> _Input_:
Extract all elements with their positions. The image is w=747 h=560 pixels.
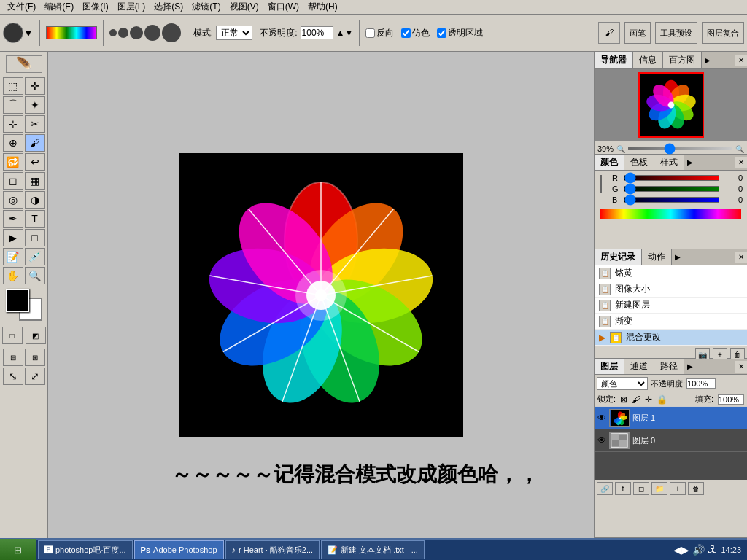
opacity-input[interactable] (301, 26, 333, 39)
lock-pixels-btn[interactable]: 🖌 (632, 394, 640, 405)
history-item-2[interactable]: 📋 新建图层 (595, 298, 747, 314)
brush-size-dropdown[interactable]: ▼ (3, 23, 34, 43)
lock-position-btn[interactable]: ✛ (645, 394, 652, 405)
b-slider[interactable] (624, 197, 719, 203)
notes-tool[interactable]: 📝 (3, 248, 23, 265)
mode-select[interactable]: 正常 (216, 26, 252, 40)
dodge-tool[interactable]: ◑ (25, 191, 45, 209)
view-mode-btn[interactable]: ⊟ (3, 349, 23, 366)
menu-select[interactable]: 选择(S) (150, 1, 187, 13)
lock-transparent-btn[interactable]: ⊠ (620, 394, 627, 405)
fullscreen-btn[interactable]: ⊞ (25, 349, 45, 366)
slice-tool[interactable]: ✂ (25, 115, 45, 133)
transparency-checkbox[interactable] (437, 28, 446, 38)
menu-edit[interactable]: 编辑(E) (40, 1, 78, 13)
info-tab[interactable]: 信息 (633, 52, 663, 68)
hand-tool[interactable]: ✋ (3, 267, 23, 284)
zoom-in-icon[interactable]: 🔍 (735, 145, 744, 153)
reverse-checkbox-label[interactable]: 反向 (365, 27, 394, 39)
menu-window[interactable]: 窗口(W) (263, 1, 303, 13)
pen-tool[interactable]: ✒ (3, 210, 23, 228)
history-item-3[interactable]: 📋 渐变 (595, 314, 747, 330)
layer-mask-btn[interactable]: ◻ (633, 482, 649, 495)
transparency-checkbox-label[interactable]: 透明区域 (437, 27, 483, 39)
histogram-tab[interactable]: 百方图 (663, 52, 702, 68)
layer-item-0[interactable]: 👁 图层 0 (595, 429, 747, 452)
color-menu-btn[interactable]: ▶ (684, 157, 696, 168)
navigator-tab[interactable]: 导航器 (595, 52, 633, 68)
taskbar-item-photoshop-baidu[interactable]: 🅿 photoshop吧·百度... (38, 540, 133, 559)
blur-tool[interactable]: ◎ (3, 191, 23, 209)
clone-stamp-tool[interactable]: 🔂 (3, 153, 23, 171)
taskbar-item-kugou[interactable]: ♪ r Heart · 酷狗音乐2... (225, 540, 320, 559)
lasso-tool[interactable]: ⌒ (3, 96, 23, 114)
color-tab[interactable]: 颜色 (595, 155, 624, 170)
taskbar-item-adobe-photoshop[interactable]: Ps Adobe Photoshop (134, 540, 224, 559)
marquee-tool[interactable]: ⬚ (3, 77, 23, 95)
simulate-checkbox[interactable] (401, 28, 411, 38)
swatches-tab[interactable]: 色板 (624, 155, 654, 170)
tray-volume-icon[interactable]: 🔊 (692, 544, 705, 556)
history-menu-btn[interactable]: ▶ (672, 252, 684, 263)
tool-preset-btn[interactable]: 工具预设 (655, 22, 697, 44)
blend-mode-select[interactable]: 颜色 正常 (597, 377, 648, 390)
color-close-btn[interactable]: ✕ (735, 157, 747, 168)
magic-wand-tool[interactable]: ✦ (25, 96, 45, 114)
standard-mode-btn[interactable]: □ (2, 327, 23, 344)
lock-all-btn[interactable]: 🔒 (657, 394, 667, 405)
shape-tool[interactable]: □ (25, 229, 45, 246)
layer-delete-btn[interactable]: 🗑 (688, 482, 704, 495)
text-tool[interactable]: T (25, 210, 45, 228)
layer-comp-btn[interactable]: 图层复合 (702, 22, 744, 44)
zoom-tool[interactable]: 🔍 (25, 267, 45, 284)
layer-effects-btn[interactable]: f (615, 482, 631, 495)
history-item-0[interactable]: 📋 铭黄 (595, 265, 747, 281)
layer-0-eye-icon[interactable]: 👁 (597, 435, 606, 446)
menu-layer[interactable]: 图层(L) (113, 1, 150, 13)
layers-menu-btn[interactable]: ▶ (684, 361, 696, 373)
navigator-menu-btn[interactable]: ▶ (702, 55, 713, 66)
menu-filter[interactable]: 滤镜(T) (187, 1, 225, 13)
crop-tool[interactable]: ⊹ (3, 115, 23, 133)
foreground-color[interactable] (6, 289, 29, 312)
healing-tool[interactable]: ⊕ (3, 134, 23, 152)
navigator-zoom-slider[interactable] (628, 147, 732, 150)
layers-close-btn[interactable]: ✕ (735, 361, 747, 373)
history-tab[interactable]: 历史记录 (595, 249, 642, 265)
tray-network-icon[interactable]: 🖧 (708, 544, 718, 556)
layers-tab[interactable]: 图层 (595, 359, 624, 374)
extra-tool-1[interactable]: ⤡ (3, 368, 23, 385)
menu-image[interactable]: 图像(I) (78, 1, 112, 13)
r-slider[interactable] (624, 175, 719, 181)
history-brush-tool[interactable]: ↩ (25, 153, 45, 171)
layer-link-btn[interactable]: 🔗 (597, 482, 613, 495)
fill-input[interactable] (718, 394, 744, 405)
history-close-btn[interactable]: ✕ (735, 252, 747, 263)
eraser-tool[interactable]: ◻ (3, 172, 23, 190)
brush-tool[interactable]: 🖌 (25, 134, 45, 152)
layer-new-btn[interactable]: + (670, 482, 686, 495)
paths-tab[interactable]: 路径 (654, 359, 684, 374)
opacity-arrow[interactable]: ▲▼ (336, 28, 354, 38)
styles-tab[interactable]: 样式 (654, 155, 684, 170)
zoom-out-icon[interactable]: 🔍 (616, 145, 625, 153)
layer-item-1[interactable]: 👁 (595, 407, 747, 429)
history-item-1[interactable]: 📋 图像大小 (595, 281, 747, 298)
channels-tab[interactable]: 通道 (624, 359, 654, 374)
extra-tool-2[interactable]: ⤢ (25, 368, 45, 385)
reverse-checkbox[interactable] (365, 28, 375, 38)
menu-view[interactable]: 视图(V) (225, 1, 263, 13)
tray-media-icon[interactable]: ◀▶ (673, 544, 689, 556)
brush-settings-icon[interactable]: 🖌 (598, 22, 620, 44)
path-select-tool[interactable]: ▶ (3, 229, 23, 246)
color-swatch[interactable] (600, 175, 602, 192)
eyedropper-tool[interactable]: 💉 (25, 248, 45, 265)
move-tool[interactable]: ✛ (25, 77, 45, 95)
brush-btn[interactable]: 画笔 (624, 22, 651, 44)
layer-group-btn[interactable]: 📁 (651, 482, 667, 495)
layer-opacity-input[interactable] (686, 378, 716, 389)
layer-1-eye-icon[interactable]: 👁 (597, 413, 606, 423)
gradient-tool[interactable]: ▦ (25, 172, 45, 190)
history-item-4[interactable]: ▶ 📋 混合更改 (595, 330, 747, 346)
taskbar-item-notepad[interactable]: 📝 新建 文本文档 .txt - ... (321, 540, 425, 559)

> _What you need to do_: Each line of the listing above that contains the word "pixels" is to be copied.

> _The answer_:
Extract all elements with their positions. The image is w=747 h=560 pixels.
lock-pixels-btn[interactable]: 🖌 (632, 394, 640, 405)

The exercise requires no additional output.